3. The Holy Man Wrecks an Empire
Rasputin’s worst advice came during the First World War. When he sought to visit the front to bless the troops, Russia’s army commander, who viewed Rasputin as a charlatan, vowed to hang him if he came anywhere near the front. So Rasputin bad-mouthed him to the Emperor, and claimed that he had a religious revelation that Russia’s armies would not succeed until Nicholas II went to the front and took personal command. So in 1915, the Emperor appointed himself commander of the armed forces, and announced that he would assume personal command of the war. It was a disastrous decision. Absolutist imperial rule was made psychologically palatable to the Russian masses with the myth that whatever was going wrong, the Emperor was blameless. Corrupt officials were responsible, and they hid the truth from the Emperor.

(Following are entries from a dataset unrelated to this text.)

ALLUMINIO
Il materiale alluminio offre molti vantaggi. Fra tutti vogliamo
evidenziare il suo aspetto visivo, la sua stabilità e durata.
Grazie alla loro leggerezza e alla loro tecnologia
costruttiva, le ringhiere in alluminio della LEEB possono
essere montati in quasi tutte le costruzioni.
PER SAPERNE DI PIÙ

That myth became untenable once Nicholas took personal command. From then on, responsibility for defeat, mismanagement, and incompetence in conducting the war would be laid directly at the Emperor’s feet. Since Nicholas knew next to nothing about running a war, there was bound to be plenty of defeat, mismanagement, and incompetence to lay at his feet. It was made worse by another decision, based on Rasputin’s advice, to place Empress Alexandra in charge of running Russia while Nicholas was running the war. On the one hand, there was no doubt of her loyalty to the royal family. On the other, she was incompetent and stupid. And the worst kind of stupid: the kind in which the stupid person is too ignorant to even grasp the extent of said ignorance, and thus gets deluded into believing that he or she is intelligent.